Work to be completed:
Some entries follow. Reproduce exactly the lines starting at the one with "fearsome machines and met the drivers before" and stopping after the one with "rides for his children in a monster bus.".

(Transcribed page contents)
★ ★ ★ ★
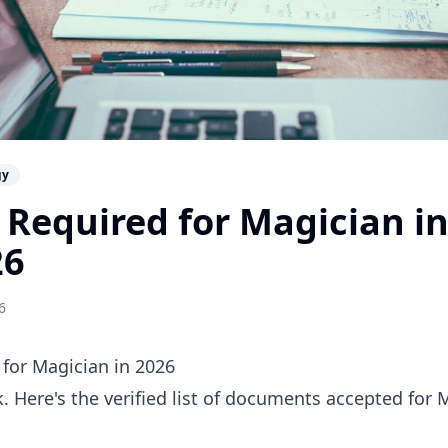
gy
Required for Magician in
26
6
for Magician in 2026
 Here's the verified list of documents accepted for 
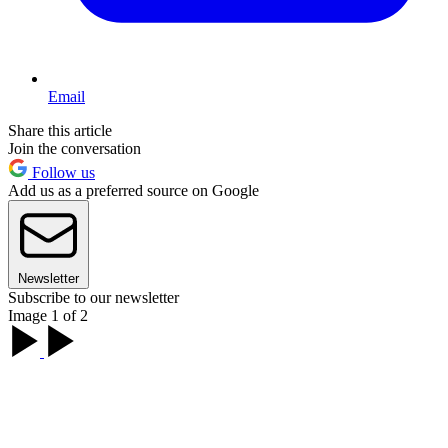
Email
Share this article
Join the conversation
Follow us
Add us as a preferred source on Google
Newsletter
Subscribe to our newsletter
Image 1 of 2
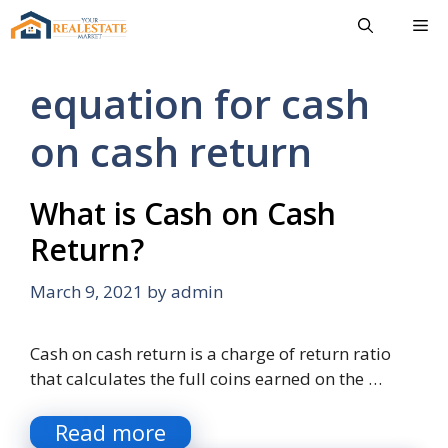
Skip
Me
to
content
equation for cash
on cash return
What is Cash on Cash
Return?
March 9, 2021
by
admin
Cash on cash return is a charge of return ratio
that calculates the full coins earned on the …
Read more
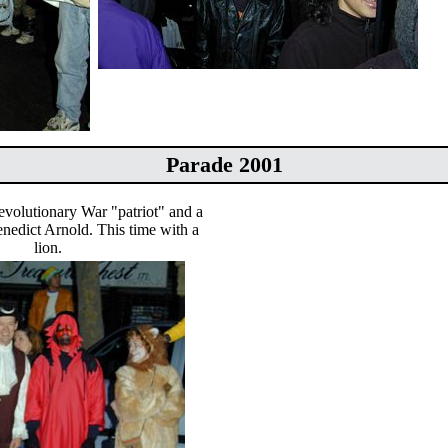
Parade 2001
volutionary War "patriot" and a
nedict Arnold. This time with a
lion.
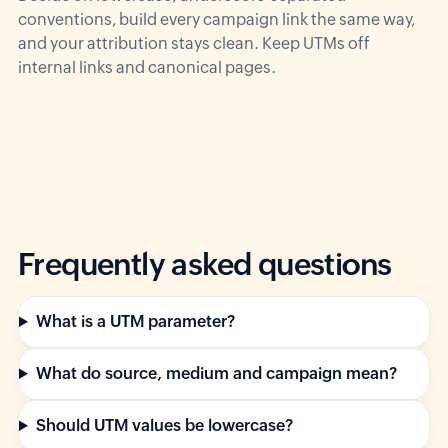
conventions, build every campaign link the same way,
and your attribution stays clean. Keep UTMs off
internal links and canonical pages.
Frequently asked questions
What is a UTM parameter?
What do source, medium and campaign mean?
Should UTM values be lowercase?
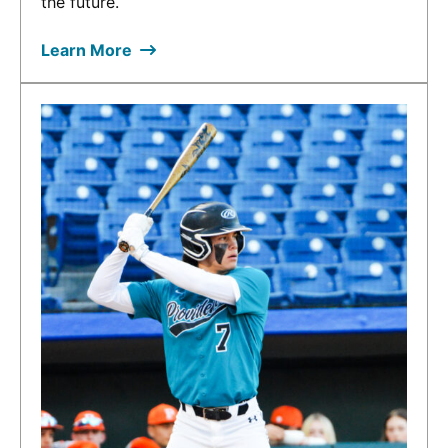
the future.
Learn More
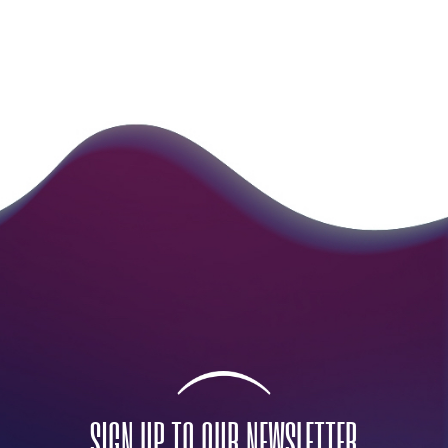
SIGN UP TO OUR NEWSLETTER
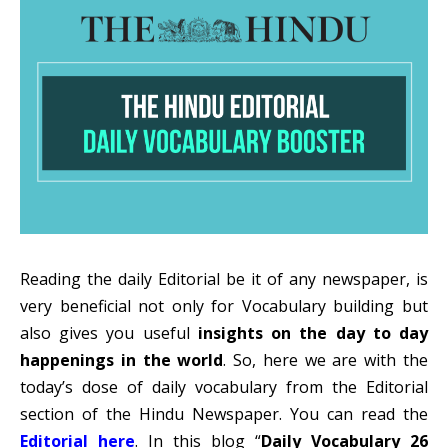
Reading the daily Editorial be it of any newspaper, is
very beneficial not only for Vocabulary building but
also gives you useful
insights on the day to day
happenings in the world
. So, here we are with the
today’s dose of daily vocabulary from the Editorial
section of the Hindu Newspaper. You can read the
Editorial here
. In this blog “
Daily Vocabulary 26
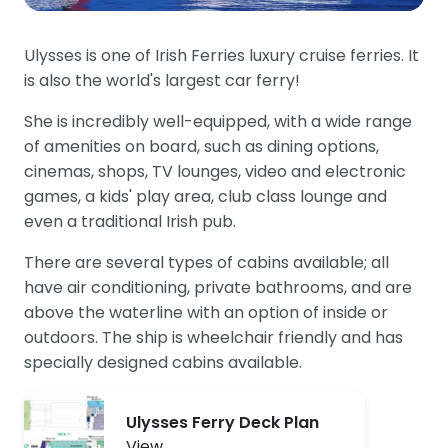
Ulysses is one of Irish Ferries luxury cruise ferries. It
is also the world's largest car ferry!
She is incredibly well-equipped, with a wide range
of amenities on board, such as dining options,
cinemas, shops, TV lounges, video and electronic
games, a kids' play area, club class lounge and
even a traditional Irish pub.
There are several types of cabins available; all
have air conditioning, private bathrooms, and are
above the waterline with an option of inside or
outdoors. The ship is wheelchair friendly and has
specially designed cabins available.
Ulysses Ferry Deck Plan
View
★ ★ ★ ★
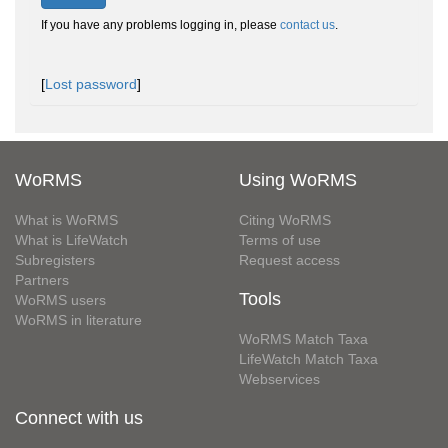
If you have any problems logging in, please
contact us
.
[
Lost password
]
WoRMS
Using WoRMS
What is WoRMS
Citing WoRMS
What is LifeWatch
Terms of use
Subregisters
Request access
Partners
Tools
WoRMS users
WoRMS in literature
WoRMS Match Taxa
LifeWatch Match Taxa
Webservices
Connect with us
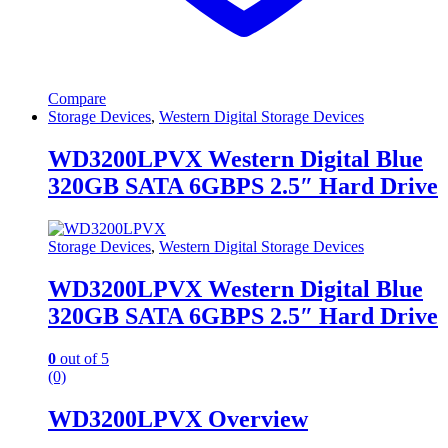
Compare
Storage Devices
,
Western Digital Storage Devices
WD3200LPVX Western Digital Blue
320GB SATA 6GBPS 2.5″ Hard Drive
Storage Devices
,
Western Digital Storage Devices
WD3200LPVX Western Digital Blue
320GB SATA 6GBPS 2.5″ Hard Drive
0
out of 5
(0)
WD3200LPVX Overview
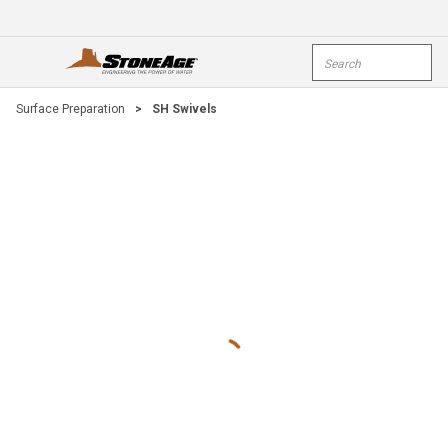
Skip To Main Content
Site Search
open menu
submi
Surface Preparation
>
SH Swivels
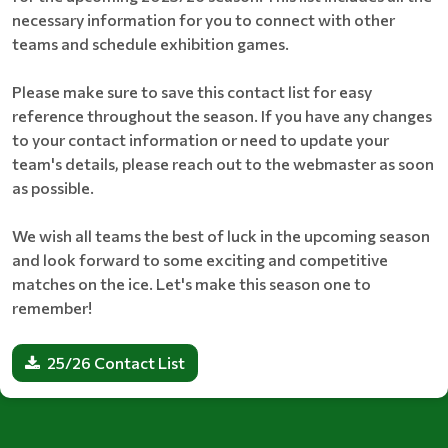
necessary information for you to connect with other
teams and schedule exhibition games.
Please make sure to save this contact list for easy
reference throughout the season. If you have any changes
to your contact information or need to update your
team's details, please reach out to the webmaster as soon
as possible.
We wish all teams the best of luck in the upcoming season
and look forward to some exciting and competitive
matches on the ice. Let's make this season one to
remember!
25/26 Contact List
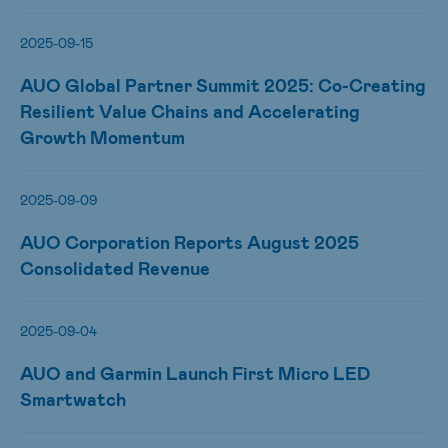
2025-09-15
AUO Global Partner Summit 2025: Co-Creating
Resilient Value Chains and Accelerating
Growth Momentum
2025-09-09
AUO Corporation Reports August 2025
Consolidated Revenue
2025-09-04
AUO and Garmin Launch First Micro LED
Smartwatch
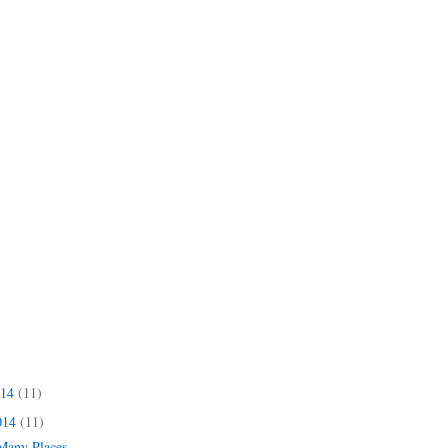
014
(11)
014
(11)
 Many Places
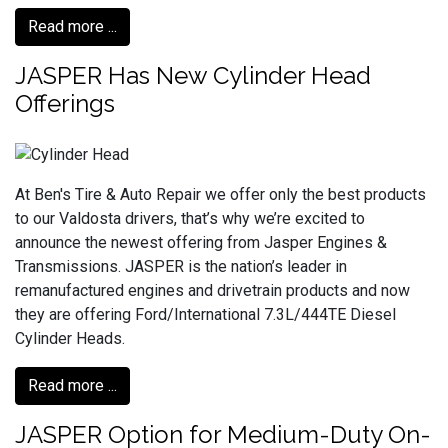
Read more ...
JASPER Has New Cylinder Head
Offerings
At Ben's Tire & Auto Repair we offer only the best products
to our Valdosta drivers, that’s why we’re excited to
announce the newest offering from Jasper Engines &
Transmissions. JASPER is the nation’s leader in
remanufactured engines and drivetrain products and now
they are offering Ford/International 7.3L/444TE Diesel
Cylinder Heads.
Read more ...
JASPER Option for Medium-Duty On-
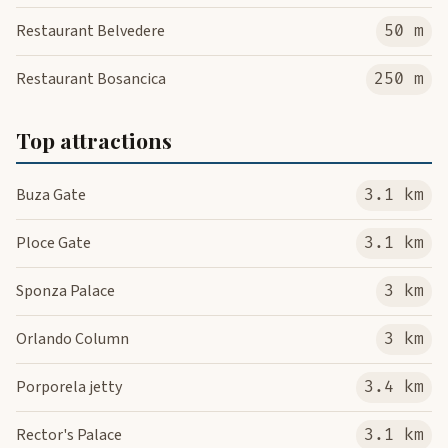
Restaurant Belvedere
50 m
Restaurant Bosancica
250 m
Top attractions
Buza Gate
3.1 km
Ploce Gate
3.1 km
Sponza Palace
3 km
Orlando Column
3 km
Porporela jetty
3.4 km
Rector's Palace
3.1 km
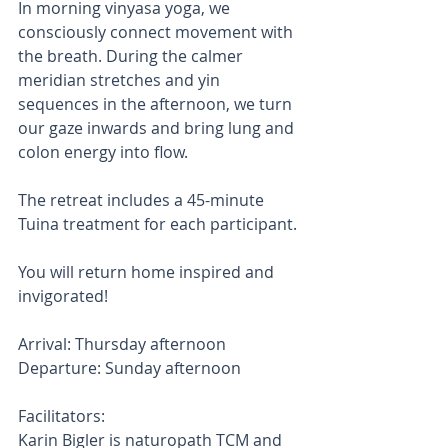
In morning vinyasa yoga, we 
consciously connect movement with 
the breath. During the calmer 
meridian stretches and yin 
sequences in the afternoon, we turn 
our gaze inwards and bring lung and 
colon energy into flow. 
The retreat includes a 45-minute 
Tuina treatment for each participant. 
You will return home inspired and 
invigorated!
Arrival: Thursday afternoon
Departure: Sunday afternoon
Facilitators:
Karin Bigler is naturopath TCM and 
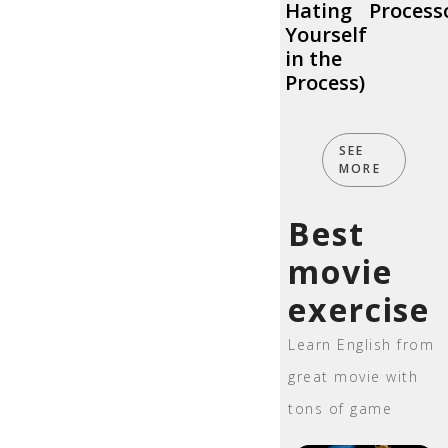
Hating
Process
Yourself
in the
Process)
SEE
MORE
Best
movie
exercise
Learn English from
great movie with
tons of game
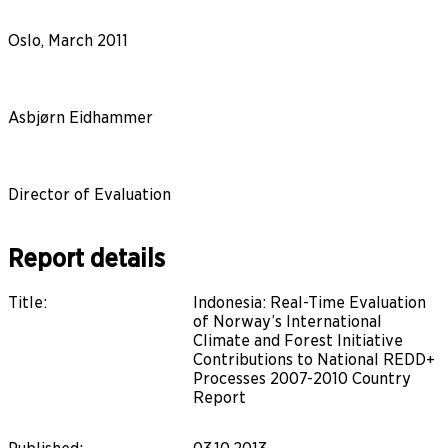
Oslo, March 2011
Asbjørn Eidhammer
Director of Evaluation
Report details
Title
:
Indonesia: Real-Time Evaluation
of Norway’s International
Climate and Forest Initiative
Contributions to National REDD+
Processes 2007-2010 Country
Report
★ ★ ★ ★
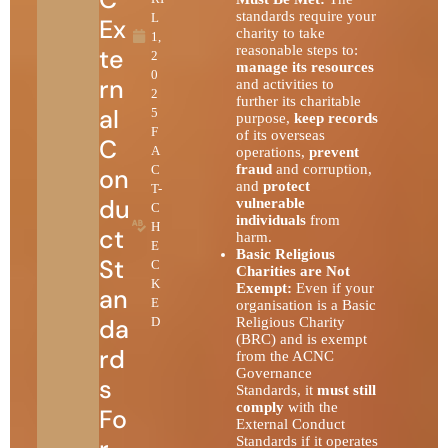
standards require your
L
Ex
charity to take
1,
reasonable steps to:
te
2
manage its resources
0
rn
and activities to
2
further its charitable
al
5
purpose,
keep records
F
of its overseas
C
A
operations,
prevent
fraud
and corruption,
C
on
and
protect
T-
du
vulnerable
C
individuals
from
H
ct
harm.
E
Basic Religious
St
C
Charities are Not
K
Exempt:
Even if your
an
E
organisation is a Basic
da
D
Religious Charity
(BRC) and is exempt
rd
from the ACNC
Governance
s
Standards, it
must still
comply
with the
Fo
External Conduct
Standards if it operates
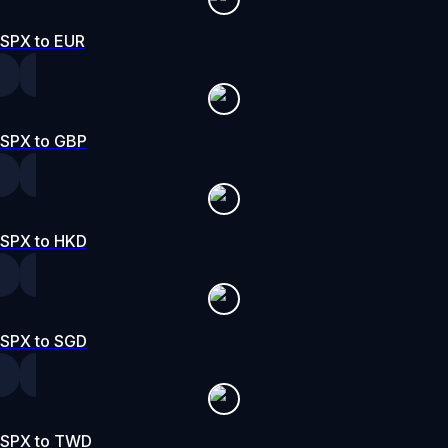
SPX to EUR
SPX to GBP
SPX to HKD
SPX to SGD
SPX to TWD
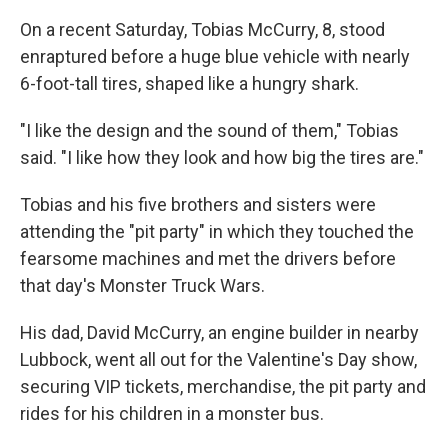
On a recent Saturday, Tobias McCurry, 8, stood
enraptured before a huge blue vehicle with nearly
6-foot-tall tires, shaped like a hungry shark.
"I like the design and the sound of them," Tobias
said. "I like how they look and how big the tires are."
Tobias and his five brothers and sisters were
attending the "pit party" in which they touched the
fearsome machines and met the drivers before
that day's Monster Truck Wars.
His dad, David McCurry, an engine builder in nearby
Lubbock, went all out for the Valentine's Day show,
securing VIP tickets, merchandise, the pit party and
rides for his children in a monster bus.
★ ★ ★ ★
Task solution:
fearsome machines and met the drivers before
that day's Monster Truck Wars.
His dad, David McCurry, an engine builder in nearby
Lubbock, went all out for the Valentine's Day show,
securing VIP tickets, merchandise, the pit party and
rides for his children in a monster bus.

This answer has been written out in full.